Les haut-parleurs gueulent ce message dans les rues de Paris vidées de tous leurs badauds. Où sont passés les Parisiens? Audrey ne cesse de me tirer par la main, mes jambes avancent comme celles d’un robot, je n’arrive toujours pas à articuler un traître mot, et ce cœur, ce cœur qui palpite comme un oiseau blessé.

Des ambulances foncent en tous sens. Les secouristes ramassent par-ci, par-là des personnes évanouies, des cadavres. Un poste télé, resté allumé dans un café déserté par ses consommateurs, diffuse le commentaire de notre ambassadeur à Santa-Barbara, je crois reconnaître la voix de Foulques Weil, une épaisse fumée cache son visage:

«La France n’était pas, n’est toujours pas une cible privi1égiée du terrorisme mondial, mesdames et messieurs. Nous avons fait tout le nécessaire pour épargner à notre pays cette vengeance que les forces du Mal ont fomentée le 11 septembre contre le World Trade Center. Il peut s’agir d’accidents sans aucun rapport avec Al-Qaïda, de banales explosions de conduites de gaz, l’enquête le dira, elle est en cours, je vous en donne ma parole d’honneur. Ce que je puis vous confirmer, c’est que le gouvernement ainsi que la Communauté européenne - contrairement à d’autres puissances - font tout ce qui est en leur pouvoir pour dissuader les extrémistes de s’attaquer à nos intérêts. »

Je continue à courir comme un automate, je n’entends plus la voix de Foulques Weil, je crois bien que c’était lui.

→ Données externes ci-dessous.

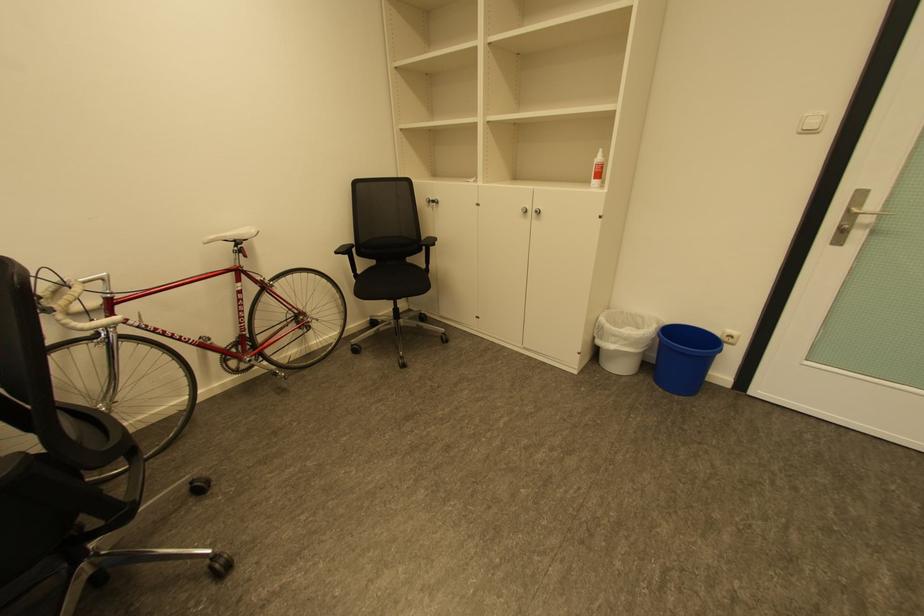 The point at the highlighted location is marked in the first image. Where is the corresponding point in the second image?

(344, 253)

Encore une détonation. On dirait une bombe. «Tu crois que c’est fini?» Aucune réponse, j’ai perdu Audrey. Les flammes du Louvre embrasent toute la ville, s’avancent vers moi. Un cri, enfin, déchire mes lèvres. J’ouvre les yeux.

Il fait noir et chaud, je suis trempée. Trois heures et demie de la nuit. Ma chambre est un tunnel qui ne mène nulle part. J’allume la radio, j’attends les nouvelles.

Paris sommeille. Comme d’habitude, il ne se passe pas grand-chose ici. Seules mes palpitations témoignent des événements de la nuit.

[…]- Un cauchemar, je te dis ... J’ai fait un cauchemar ... Je m’excuse de t’affoler, il fallait que j’en parle à quelqu’un ...

Texte sous droits.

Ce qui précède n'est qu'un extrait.